CHILL at least 1/2 hour.
HEAT grill or broiler.
COMBINE turkey, oats, garlic, Worcestershire sauce, oregano, salt and pepper in large bowl; mix lightly but thoroughly. Shape into 6 large patties, about 1/4-inch thick.
PLACE one mozzarella ball in center of each patty; shape burger mixture around cheese so it is completely hidden; reshape into patty.
Note: If small fresh mozzarella balls are unavailable, substitute large fresh mozzarella balls, cut into 1/3- to 1/2-ounce pieces. Or, a 3-ounce chunk of part-skim mozzarella cheese, cut into 6 pieces, can be substituted for fresh mozzarella.
GRILL or broil burgers 4 inches from heat 5 minutes on each side or until centers are no longer pink and internal temperature is 170 degrees. Arrange burgers on bottom halves of buns; top with aïoli, roasted pepper pieces, watercress and bun tops.

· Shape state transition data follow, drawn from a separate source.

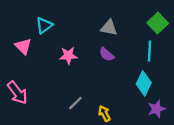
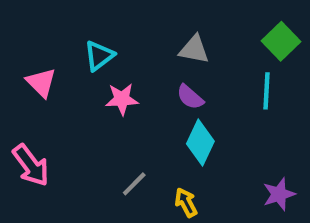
cyan triangle: (44, 25) -> (99, 56), moved
cyan diamond: (144, 83) -> (200, 143), moved

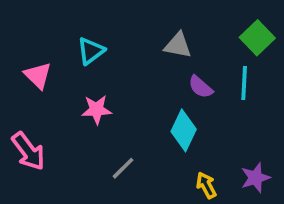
purple semicircle: (190, 97) -> (201, 87), moved
pink star: (122, 99) -> (96, 110), moved
yellow arrow: (186, 202) -> (206, 185), moved

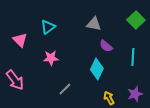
cyan line: (244, 83) -> (133, 57), moved

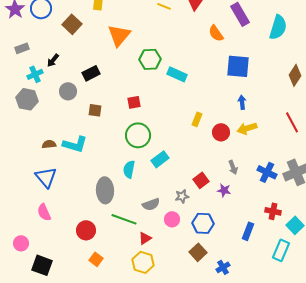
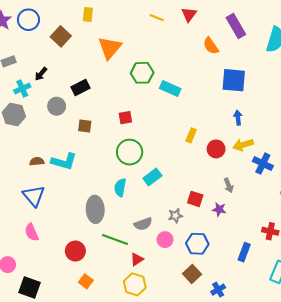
blue cross: (267, 172) -> (263, 164), moved
red square: (201, 180) -> (195, 199), turned -35

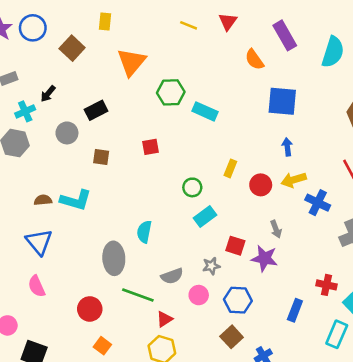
green circle: (130, 152) -> (192, 187), moved, size x0.6
cyan rectangle: (152, 177) -> (205, 217), moved
purple star: (219, 209) -> (264, 258), size x1.5

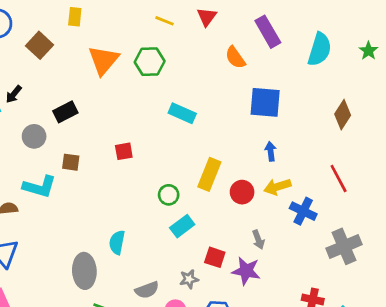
green hexagon: (171, 92) -> (150, 62), moved
yellow rectangle: (230, 168) -> (209, 174), size x1.6
cyan L-shape: (76, 200) -> (39, 187), moved

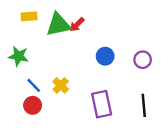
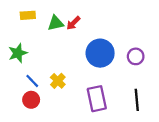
green triangle: (58, 25) -> (56, 23), size x0.7
green star: (19, 56) -> (18, 53), turned -30
blue circle: (105, 56) -> (100, 53), size x1.6

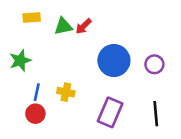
blue line: (32, 81) -> (37, 92), turned 56
yellow cross: (58, 81) -> (66, 92), turned -32
purple rectangle: (97, 99) -> (110, 112), turned 35

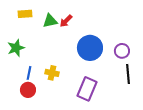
black line: (156, 114) -> (128, 74), moved

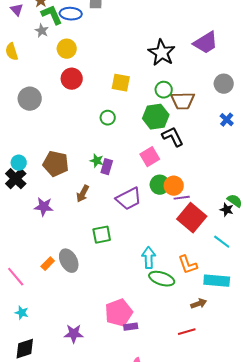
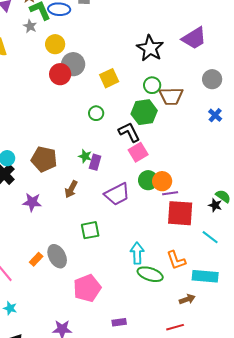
yellow square: (121, 83) -> (109, 78), turned -36
gray circle: (30, 99) -> (73, 64), moved
black L-shape: (173, 137) -> (129, 132), moved
red square: (192, 218) -> (180, 213), turned -36
pink pentagon: (119, 313) -> (87, 288), moved

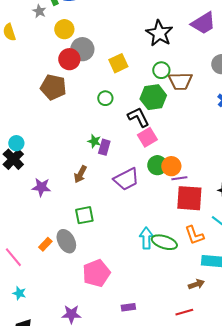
brown pentagon: (44, 159) -> (53, 87), moved
green square: (90, 230) -> (84, 215), moved
orange L-shape: (176, 260) -> (194, 235), moved
green ellipse: (150, 274) -> (164, 242), moved

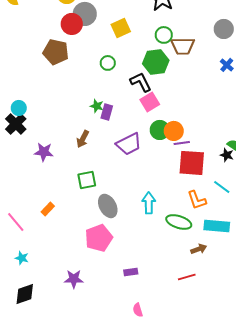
gray ellipse: (66, 241) -> (108, 206), moved
green ellipse: (164, 242) -> (179, 222), moved

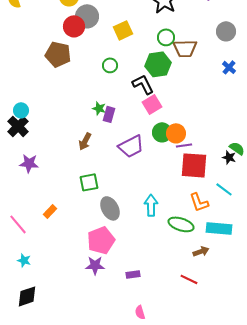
purple star: (44, 152) -> (29, 163), moved
red line: (187, 277) -> (189, 279), turned 42
purple star: (74, 279) -> (95, 265), moved

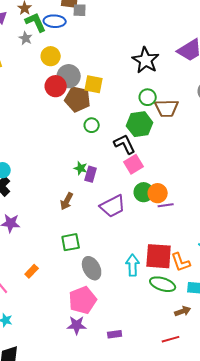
yellow square: (123, 30) -> (94, 84), moved, turned 36
brown pentagon: (58, 54) -> (78, 99), moved
red square: (194, 165) -> (159, 256), moved
red line: (189, 279) -> (171, 339), turned -42

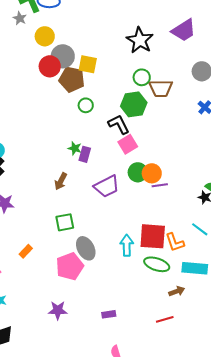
pink pentagon: (83, 300) -> (70, 266), moved
purple star: (77, 325) -> (58, 310), moved

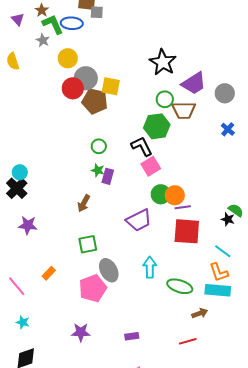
purple trapezoid: (184, 30) -> (194, 83), moved
green circle: (86, 105) -> (99, 146), moved
purple trapezoid: (107, 186) -> (139, 220), moved
red square: (153, 236) -> (187, 231), moved
orange L-shape: (175, 242) -> (219, 272), moved

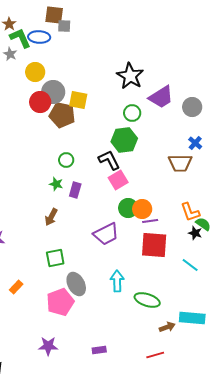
brown trapezoid: (184, 110) -> (180, 163), moved
green star: (98, 170) -> (56, 184), moved
orange L-shape: (219, 272) -> (190, 212), moved
cyan rectangle: (218, 290) -> (192, 318), moved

Source: The Quaker Oats Co.
Amaranth Polenta with Wild Mushrooms
Serves: 3 to 4
1/2 ounces (1/2 cup loosely packed) dried porcini or other dried mushrooms
1 tablespoon unsalted butter or olive oil
1/4 cup finely chopped shallots
1 cup dry amaranth
1/4 teaspoon salt
Freshly ground pepper to taste
1 teaspoon chopped fresh thyme, plus more for garnish
BRING water to a boil in a kettle, and pour 1 3/4 cups boiling water into a large heatproof glass measuring cup. Stir in the dried mushrooms. Cover and set aside until the mushrooms are soft, about 10 minutes. Chop any large pieces.

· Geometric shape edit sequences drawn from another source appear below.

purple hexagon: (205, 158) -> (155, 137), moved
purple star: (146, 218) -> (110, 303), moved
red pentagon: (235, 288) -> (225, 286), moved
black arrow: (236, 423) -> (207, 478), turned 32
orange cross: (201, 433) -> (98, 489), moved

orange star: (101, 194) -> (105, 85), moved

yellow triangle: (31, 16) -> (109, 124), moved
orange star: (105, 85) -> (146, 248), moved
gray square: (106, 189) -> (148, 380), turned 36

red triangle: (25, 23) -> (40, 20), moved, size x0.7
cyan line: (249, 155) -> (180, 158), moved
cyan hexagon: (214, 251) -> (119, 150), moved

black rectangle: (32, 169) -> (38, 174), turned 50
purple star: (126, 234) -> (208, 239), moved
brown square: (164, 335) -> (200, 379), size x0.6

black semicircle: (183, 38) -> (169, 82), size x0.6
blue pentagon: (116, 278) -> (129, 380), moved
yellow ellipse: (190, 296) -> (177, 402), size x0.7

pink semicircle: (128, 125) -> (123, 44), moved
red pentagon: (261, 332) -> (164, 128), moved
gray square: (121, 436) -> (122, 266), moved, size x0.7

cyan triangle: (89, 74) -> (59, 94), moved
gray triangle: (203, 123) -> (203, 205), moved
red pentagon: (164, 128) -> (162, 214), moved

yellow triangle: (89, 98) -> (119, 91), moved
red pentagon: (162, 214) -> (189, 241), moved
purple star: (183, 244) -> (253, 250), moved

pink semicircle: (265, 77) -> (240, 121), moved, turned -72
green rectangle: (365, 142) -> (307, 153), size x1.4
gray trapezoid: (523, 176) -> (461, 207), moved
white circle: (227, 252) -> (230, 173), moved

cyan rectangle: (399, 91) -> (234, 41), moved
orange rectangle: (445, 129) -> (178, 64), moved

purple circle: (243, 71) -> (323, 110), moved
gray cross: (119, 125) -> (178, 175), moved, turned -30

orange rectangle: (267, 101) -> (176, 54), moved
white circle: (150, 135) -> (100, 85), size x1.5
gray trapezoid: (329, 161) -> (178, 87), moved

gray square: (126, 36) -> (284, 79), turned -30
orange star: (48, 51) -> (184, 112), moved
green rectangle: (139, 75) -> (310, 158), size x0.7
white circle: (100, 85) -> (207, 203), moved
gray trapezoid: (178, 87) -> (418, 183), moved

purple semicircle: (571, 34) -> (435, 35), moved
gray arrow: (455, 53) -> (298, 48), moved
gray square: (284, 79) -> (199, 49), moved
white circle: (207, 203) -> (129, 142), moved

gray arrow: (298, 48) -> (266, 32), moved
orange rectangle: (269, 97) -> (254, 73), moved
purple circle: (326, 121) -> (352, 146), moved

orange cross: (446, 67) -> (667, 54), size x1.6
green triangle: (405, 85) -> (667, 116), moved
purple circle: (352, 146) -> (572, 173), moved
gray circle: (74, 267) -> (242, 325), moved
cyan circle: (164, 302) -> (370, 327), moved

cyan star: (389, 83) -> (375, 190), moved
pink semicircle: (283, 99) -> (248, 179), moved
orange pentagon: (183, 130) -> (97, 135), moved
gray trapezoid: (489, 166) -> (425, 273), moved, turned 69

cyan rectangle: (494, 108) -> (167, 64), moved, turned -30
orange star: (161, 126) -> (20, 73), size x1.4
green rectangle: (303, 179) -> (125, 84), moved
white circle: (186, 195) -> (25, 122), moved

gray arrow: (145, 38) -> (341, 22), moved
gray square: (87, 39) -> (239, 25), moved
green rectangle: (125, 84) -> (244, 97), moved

HEAT the butter in a heavy 2-quart saucepan. Add the shallots and cook for 1 minute. Stir in the amaranth. Add the soaked mushrooms and the soaking liquid, taking care to leave any grit on the bottom of the cup. Bring to a boil. Reduce the heat, cover, and simmer for 15 minutes. Stir in the salt, pepper and thyme.
CONTINUE simmering, covered, until the amaranth is tender, 10 to 15 minutes more. Stir in a bit more boiling water if the mixture becomes too thick before the amaranth is done.

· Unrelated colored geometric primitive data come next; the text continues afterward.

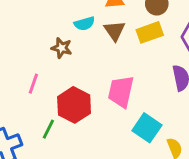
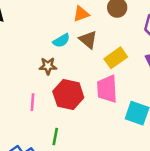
yellow rectangle: (150, 32) -> (116, 58), moved
red hexagon: (74, 105) -> (68, 94), moved

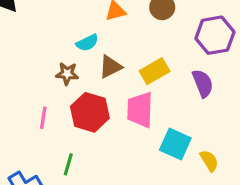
brown triangle: (88, 40) -> (110, 67), moved, turned 48

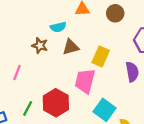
yellow rectangle: (155, 71) -> (101, 56), turned -48
red hexagon: (90, 112) -> (56, 103), moved

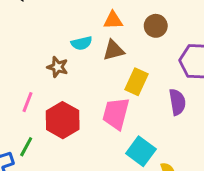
brown triangle: (71, 47) -> (114, 50), moved
red hexagon: (56, 103) -> (63, 120), moved
green line: (28, 108) -> (26, 147), moved

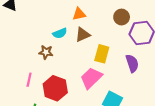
brown circle: (156, 26) -> (122, 17), moved
pink trapezoid: (116, 114) -> (91, 78), turned 40

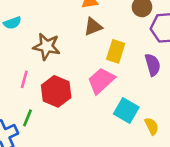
cyan semicircle: (60, 33) -> (12, 23), moved
brown star: (46, 52) -> (47, 46), size x1.5

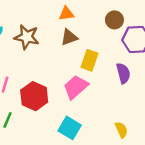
brown star: (47, 46) -> (27, 37), moved
cyan square: (126, 110) -> (70, 128), moved

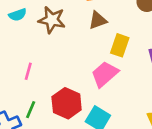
red hexagon: (34, 96) -> (67, 103), moved

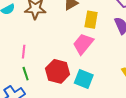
green line: (31, 110) -> (26, 74), moved, turned -32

SERVE in small bowls with a sprinkle of thyme on top
Baked Chicken withApples and Barley
1 tablespoon olive oil
1/2 cup chopped onion
1/2 cup chopped red bell pepper
1/2 cup chopped green bell pepper
1 clove garlic, finely chopped
1 medium tart green apple, chopped
1 to 2 tablespoons curry powder
1 cup whole-grain barley kernels
2 1/2 cups chicken broth
4 boneless, skinless chicken breasts
1/2 teaspoon garlic salt, or a little minced garlic
3 tablespoons orange marmalade or apricot jam
HEAT oil in large skillet; saute onion, bell peppers and garlic 5 minutes, stirring occasionally. Add chopped apple and curry powder; saute 4 minutes longer.
STIR in barley and chicken broth; bring to boil. Reduce heat and simmer 20 to 25 minutes. Pour barley mixture into large baking dish or casserole. Arrange chicken breasts over barley and season with garlic salt. Cover and bake at 375 degrees for 45 minutes.
REMOVE cover; brush chicken with marmalade. Continue to bake, uncovered, 15 minutes longer. Remove from oven and let stand 5 minutes before serving.
Nutrition facts: calories 431, protein 34g , fat 8g, carbohydrates 59g, cholesterol 68mg, fiber 9g, sodium 850mg.